Jess also made paintings. In the exhibition, the earliest paintings come from Jess's Romantic period. These date from early 1950s to the mid-1950s and were created shortly after he left art school in San Francisco. These works were influenced by his teachers Clyfford Still and Edward Corbett. They are colorful, impressionistically painted landscapes, sometimes with figures or moody abstractions. Here Jess foments his lifelong fascination with fantasy, legend and storytelling. Many have titles that evoke their inspiration such as A Wish in the Form of a Landscape and Don Quixote's Dream of the Fair Dulcinea (pictured above).


A highlight of the exhibition is the inclusion of three paintings from Jess's Translation series. The Translations are a group of 32 paintings made between 1959 and 1976, with most of the 32 now in major museum collections. Each translation begins with an existing black and white image. Thickly painted, these works faithfully re-represent the black and white image translated into color. The subject of each painting is pulled from one of Jess's wide ranging sources. The three paintings in the current exhibition are (1) Mort And Marge: Translation #26 composed of a poem by Lewis Caroll, illustrated by A.B. Frost, (2) Piling Up The Rectangles: Translation #27 comes from a book on the Chinese interpretation of the Pythagorean Theorem and (3) Crossing And Recrossing The Heart: Translation #28 is a pictograph from a study of Aztec mythology. In 1974, the complete Translation series, up to that date, were shown at The Museum of Modern Art, New York in a solo exhibition.


Jess (1923-2004), born Burgess Collins in Long Beach, California, initially studied chemistry at the California Institute of Technology. He spent three years in the army at the Atomic Energy Laboratory, and had a small part in the Manhattan Project developing the first atom bomb. Following the war, while working again with atomic energy, he became disillusioned with science after having a nightmare about the world destroying itself, and instead turned to art. Jess studied painting at the California School of Fine Arts (now the San Francisco Art Institute). His teachers included some of the most influential West Coast painters of the period, including David Park, Elmer Bischoff, and Clyfford Still. During this time, Jess met poet Robert Duncan, who would become his lifelong partner and frequent collaborator.


Jess and Robert Duncan lived together in the Mission District of San Francisco for over thirty years – their house was filled with a vast and incredible range of visual and literary culture, including Gnostic texts, Greek poetry, volumes of Scientific American, Harper's Bazaar, and Life magazines, as well as first and early editions of The Wonderful Wizard of Oz, and Alice's Adventures in Wonderland. Duncan said of their home, "you can't take a piss in this house without getting hit with a myth." Jess and Duncan were an influential force in the San Francisco artistic community, who brought together painters and poets and organized exhibitions and readings.
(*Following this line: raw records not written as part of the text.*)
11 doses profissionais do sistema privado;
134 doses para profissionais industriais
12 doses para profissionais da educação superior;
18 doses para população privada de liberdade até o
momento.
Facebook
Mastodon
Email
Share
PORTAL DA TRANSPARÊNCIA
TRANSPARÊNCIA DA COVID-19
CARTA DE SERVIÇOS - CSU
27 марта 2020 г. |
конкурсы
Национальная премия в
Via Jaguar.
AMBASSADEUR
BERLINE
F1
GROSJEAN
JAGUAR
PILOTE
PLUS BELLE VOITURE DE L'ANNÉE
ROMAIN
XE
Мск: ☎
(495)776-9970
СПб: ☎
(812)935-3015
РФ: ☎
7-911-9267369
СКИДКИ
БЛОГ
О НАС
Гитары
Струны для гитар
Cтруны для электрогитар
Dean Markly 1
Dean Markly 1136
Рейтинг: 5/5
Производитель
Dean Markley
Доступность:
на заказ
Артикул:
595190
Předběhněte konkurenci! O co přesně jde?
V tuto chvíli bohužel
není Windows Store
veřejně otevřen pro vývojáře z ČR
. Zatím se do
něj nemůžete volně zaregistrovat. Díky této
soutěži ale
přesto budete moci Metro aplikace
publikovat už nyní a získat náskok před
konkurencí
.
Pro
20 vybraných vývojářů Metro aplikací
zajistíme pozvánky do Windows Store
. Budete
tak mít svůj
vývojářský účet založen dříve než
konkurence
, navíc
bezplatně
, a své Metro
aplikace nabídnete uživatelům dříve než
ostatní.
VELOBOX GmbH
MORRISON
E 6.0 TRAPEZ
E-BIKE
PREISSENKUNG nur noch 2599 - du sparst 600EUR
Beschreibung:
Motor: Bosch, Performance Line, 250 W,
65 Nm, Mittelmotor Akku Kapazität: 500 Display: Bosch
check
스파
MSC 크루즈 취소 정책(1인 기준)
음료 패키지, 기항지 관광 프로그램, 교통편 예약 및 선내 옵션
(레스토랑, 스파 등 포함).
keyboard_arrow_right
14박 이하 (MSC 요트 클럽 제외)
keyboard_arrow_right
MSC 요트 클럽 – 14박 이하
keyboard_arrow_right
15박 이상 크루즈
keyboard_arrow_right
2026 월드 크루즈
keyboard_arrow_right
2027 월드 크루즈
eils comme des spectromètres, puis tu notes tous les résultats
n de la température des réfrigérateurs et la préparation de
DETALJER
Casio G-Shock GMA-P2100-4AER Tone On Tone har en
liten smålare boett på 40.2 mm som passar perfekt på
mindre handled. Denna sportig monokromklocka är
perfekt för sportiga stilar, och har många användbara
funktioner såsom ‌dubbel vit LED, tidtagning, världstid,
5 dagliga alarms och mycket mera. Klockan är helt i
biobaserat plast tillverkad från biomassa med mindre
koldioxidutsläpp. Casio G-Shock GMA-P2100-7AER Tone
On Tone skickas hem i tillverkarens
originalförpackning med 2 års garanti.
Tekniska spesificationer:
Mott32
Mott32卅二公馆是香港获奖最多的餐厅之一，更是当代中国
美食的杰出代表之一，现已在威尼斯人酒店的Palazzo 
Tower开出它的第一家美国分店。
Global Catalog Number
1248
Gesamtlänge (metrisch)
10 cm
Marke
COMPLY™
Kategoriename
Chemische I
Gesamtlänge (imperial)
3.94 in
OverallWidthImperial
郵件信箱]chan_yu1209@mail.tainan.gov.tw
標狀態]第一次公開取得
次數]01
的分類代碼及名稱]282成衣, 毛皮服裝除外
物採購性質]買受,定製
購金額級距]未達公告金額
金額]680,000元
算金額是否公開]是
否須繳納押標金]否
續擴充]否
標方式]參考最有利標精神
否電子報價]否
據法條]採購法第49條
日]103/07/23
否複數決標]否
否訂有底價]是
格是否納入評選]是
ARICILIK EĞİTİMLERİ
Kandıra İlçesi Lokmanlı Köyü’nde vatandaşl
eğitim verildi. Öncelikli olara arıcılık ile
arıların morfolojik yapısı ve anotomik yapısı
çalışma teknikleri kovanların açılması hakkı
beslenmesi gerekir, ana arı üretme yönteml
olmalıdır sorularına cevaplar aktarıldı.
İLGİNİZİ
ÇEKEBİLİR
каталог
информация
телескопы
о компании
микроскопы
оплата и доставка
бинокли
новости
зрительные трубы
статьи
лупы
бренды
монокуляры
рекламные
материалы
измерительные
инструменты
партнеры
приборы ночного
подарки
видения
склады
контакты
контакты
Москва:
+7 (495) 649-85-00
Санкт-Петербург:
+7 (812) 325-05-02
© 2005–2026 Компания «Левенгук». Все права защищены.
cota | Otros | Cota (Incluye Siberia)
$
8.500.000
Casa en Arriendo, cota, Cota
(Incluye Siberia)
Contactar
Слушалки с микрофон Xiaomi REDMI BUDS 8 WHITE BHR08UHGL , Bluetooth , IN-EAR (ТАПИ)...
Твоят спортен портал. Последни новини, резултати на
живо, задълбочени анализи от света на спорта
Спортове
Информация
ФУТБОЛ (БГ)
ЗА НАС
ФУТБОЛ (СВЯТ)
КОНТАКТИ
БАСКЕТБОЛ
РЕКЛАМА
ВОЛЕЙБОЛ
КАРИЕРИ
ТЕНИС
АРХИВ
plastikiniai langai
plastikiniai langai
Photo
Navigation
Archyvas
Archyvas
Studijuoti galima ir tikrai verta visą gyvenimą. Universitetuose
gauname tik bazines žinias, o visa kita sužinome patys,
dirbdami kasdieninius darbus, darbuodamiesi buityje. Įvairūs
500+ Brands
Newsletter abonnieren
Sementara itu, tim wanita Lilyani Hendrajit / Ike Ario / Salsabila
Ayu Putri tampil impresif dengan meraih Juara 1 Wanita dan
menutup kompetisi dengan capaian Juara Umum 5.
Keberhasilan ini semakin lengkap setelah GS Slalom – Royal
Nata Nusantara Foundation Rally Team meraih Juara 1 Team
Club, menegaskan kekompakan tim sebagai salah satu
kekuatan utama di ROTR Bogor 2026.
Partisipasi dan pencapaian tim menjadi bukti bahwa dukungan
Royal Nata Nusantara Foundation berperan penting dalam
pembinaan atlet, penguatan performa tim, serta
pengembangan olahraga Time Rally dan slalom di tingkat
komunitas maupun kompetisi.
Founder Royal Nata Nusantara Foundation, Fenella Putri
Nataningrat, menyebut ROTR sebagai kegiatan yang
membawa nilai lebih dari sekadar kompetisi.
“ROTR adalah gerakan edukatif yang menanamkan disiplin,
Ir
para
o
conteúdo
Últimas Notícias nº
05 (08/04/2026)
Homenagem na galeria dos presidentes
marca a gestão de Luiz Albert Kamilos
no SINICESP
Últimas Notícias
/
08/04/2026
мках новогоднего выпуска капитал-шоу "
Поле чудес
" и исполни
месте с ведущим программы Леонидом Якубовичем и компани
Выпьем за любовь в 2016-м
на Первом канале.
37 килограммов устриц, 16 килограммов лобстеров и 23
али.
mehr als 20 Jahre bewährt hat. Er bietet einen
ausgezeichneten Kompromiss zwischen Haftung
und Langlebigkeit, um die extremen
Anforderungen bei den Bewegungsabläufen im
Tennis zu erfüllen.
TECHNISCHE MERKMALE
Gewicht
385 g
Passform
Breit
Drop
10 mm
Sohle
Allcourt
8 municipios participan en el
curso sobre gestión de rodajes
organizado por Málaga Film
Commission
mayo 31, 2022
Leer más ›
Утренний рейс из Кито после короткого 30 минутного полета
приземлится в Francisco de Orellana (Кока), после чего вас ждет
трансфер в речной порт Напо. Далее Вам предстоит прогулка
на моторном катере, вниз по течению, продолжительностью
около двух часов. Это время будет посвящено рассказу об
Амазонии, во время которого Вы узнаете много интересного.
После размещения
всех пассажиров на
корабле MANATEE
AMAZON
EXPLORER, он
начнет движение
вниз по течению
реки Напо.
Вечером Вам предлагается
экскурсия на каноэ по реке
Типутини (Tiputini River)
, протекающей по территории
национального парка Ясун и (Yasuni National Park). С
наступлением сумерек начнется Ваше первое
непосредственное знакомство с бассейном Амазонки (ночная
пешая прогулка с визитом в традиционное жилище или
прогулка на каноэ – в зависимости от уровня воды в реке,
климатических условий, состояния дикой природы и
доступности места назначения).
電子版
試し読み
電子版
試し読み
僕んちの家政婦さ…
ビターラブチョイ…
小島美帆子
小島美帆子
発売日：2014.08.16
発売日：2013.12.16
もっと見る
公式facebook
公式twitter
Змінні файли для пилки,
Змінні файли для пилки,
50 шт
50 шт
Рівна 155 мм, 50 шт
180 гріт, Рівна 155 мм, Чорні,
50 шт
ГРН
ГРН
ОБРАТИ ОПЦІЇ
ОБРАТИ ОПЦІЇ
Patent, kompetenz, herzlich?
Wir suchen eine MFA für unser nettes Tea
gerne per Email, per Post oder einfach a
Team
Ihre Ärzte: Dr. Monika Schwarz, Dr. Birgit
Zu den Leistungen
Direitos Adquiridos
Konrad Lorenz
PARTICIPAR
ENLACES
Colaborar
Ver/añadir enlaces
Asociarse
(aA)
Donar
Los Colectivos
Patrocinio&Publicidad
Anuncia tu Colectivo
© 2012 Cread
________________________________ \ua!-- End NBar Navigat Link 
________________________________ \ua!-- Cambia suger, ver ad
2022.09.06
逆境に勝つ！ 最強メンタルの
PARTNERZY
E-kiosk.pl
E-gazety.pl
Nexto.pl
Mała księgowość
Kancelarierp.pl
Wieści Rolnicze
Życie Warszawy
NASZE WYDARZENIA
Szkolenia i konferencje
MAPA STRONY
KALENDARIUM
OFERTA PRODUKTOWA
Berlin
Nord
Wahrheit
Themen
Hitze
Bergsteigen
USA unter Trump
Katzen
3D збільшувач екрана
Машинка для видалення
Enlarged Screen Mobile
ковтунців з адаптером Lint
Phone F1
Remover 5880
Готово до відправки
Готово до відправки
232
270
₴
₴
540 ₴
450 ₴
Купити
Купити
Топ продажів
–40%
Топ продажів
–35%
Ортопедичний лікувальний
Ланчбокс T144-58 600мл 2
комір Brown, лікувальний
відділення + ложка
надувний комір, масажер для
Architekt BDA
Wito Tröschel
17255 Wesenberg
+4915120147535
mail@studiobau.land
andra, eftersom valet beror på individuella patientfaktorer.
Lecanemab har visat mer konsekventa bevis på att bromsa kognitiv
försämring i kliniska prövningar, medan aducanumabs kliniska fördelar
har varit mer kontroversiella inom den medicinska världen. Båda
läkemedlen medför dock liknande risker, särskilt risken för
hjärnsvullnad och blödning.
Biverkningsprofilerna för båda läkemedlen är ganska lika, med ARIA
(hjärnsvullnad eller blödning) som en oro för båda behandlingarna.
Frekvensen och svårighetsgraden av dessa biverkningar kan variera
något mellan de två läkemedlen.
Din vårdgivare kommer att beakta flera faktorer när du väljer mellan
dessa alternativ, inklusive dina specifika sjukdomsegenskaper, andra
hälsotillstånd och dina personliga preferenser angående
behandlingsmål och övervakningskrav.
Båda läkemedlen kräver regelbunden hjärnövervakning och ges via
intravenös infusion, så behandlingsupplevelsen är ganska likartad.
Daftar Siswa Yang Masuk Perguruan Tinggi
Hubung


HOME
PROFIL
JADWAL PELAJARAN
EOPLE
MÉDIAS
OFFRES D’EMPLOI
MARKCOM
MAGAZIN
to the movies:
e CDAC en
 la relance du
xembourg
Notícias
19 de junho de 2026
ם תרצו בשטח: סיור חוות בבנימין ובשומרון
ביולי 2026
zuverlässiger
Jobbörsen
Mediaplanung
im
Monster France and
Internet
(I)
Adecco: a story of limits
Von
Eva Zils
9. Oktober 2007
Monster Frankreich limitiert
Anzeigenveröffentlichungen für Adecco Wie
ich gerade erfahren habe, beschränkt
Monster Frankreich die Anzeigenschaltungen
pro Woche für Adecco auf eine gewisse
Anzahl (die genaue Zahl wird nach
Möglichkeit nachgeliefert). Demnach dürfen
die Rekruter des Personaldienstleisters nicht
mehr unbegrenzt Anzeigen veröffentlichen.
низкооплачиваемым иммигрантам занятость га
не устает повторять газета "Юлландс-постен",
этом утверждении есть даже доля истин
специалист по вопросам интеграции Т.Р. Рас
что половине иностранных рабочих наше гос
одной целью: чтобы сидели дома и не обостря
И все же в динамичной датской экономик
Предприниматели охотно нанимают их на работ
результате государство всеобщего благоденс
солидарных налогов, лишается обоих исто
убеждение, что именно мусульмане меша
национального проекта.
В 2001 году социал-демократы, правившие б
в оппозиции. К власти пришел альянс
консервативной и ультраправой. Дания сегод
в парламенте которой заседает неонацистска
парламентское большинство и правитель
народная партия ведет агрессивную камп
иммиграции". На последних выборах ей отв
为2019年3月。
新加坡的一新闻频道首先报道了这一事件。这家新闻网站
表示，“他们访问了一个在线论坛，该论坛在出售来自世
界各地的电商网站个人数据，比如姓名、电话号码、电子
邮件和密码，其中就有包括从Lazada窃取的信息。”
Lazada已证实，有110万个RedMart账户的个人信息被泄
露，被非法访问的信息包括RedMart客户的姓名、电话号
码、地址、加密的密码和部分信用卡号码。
Jess was recently the focus of the exhibition Mythos, Psyche, Eros – Jess in California at the San Francisco Museum of Modern Art in 2019, curated by Nancy Lim and Solomon Adler. Other major exhibitions are the 1993 traveling retrospective A Grand Collage, organized by Michael Auping at what was then known as the Albright-Knox Art Gallery, in 2013 the exhibition An Opening of the Field: Jess, Robert Duncan and Their Circle, was presented at the Grey Art Gallery, curated by Michael Duncan and Christopher Wagstaff, it showcased the art of Jess and Duncan and fellow visual artists they associated witih and the 2007 exhibition focused on Jess's collaborations with poets and writers, To and From the Printed Page, curated by Ingrid Schaffner for ICI International. Jess is in the collection of most major museums including The Metropolitan Museum of Art, The Museum of Modern Art, New York, The Art Institute of Chicago, and the Detroit Institute of Art among many others.